The paper indeed makes a vague claim of "guarding" against data leakage by a "strict temporal split" which means they ensured that the validation and test data used for fine-tuning was not available to the model. That of course doesn't mean much. What matters is if the data on which the model was trained included programs like the ones the model was asked to generate. Clearly, it did, otherwise the model would not have been able to generate any programs that could be used as solutions to the test problems.
And I think you have the rule on the burden of proof a bit wrong. I don't have to prove anything that is already well-known. For instance, if I said that gravity makes things fall down, I wouldn't bear any burden of proof. Accordingly, there is no doubt that neural nets can only represent what is in their training set. That's how neural nets work: they model their training data. They can't model data that is not in their training set. It wouldn't even be fair to expect a neural net to learn to represent data that it wasn't trained on, and just to be clear, I'm not saying that there should be such an expectation, or that it is even desirable. This modelling ability of neural nets is useful. In fact, this is the real strength of neural nets, they are extremely good at modelling. I mean, duh! Why are we even discussing this?

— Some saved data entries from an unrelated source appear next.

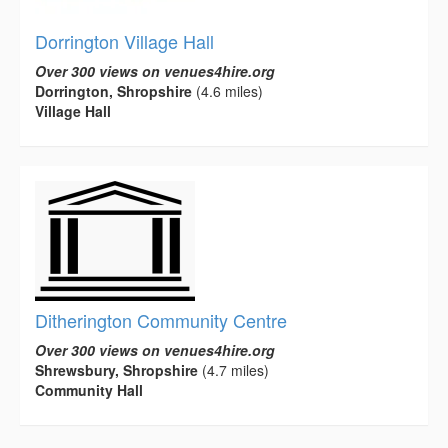
Dorrington Village Hall
Over 300 views on venues4hire.org
Dorrington, Shropshire
(4.6 miles)
Village Hall
Ditherington Community Centre
Over 300 views on venues4hire.org
Shrewsbury, Shropshire
(4.7 miles)
Community Hall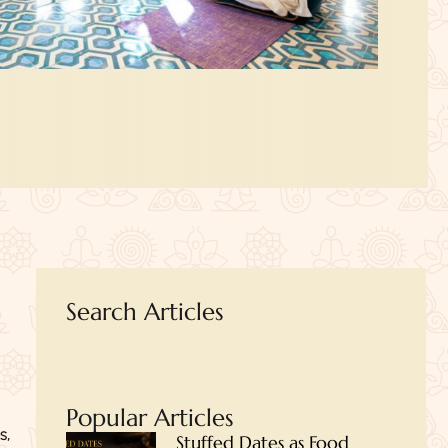
Search Articles
Popular Articles
s,
Stuffed Dates as Food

But this is something that the deep learning community is trying to deny, to itself primarily, it seems. Which is exceedingly strange. Work like the one linked above prefers to make bizarre claims about reasoning abilty that we are, presumably, expected to believe arises magickally just by training on lots of data, as if there's a threshold of volume above which data is miraculously transsubstantiated into an element with quite different propeties, from which reasoning or "critical thinking" (dear god) emerges even in the complete absence of anything remotely like a reasoning mechanism. This is nonsense. Why not admit that in order for a large language model to be able to generate code, it must see code "like" the one it's asked to generate? Then we can talk about what "like" means, which is the interesting question. All this attempt to pussyfoot around what those systems are really doing is so counter-productive.
Again, this is not about anything you specifically say, but a criticism of deep learning reserach in general. I don't presume you're a deep learning researcher.
>> It's a weak objection anyway; just the task of translating english prose into the general algorithm you want to apply is already an impressive feat.
Not as impressive as you think. The problem descriptions used on CodeForces etc are not arbitrary English prose. They don't ask participants to write a poem about Spring (and I don't mean the old Java library). So it's not "prose" but very precise specifications. They could be represented as a Controlled Natural Language. So something much easier to model than arbitrary English.
And, yet again, the performance of the model is crap.
I was paraphrasing your argument. AFAICT, it remains faithful to what you are saying.
> Accordingly, there is no doubt that neural nets can only represent what is in their training set.
This is not true. If it were true that there was no doubt, the paper wouldn't have challenged it and claimed it false. If you assume your conclusion well obviously your conclusion follows trivially.
> And, yet again, the performance of the model is crap.
Btw, APPS is not much of a benchmark. It evaluates code generation according to how close it resembles code written by humans. That's standard fare for text generation benchmarks, like evaluating machine translation on some arbitrary set of human translations. There are no good benchmarks for text generation (and there are no good metrics either).
But the comparison against the average competitor on Codeforces is even more meaningless because we have no way to know what is the true coding ability of that average competitor.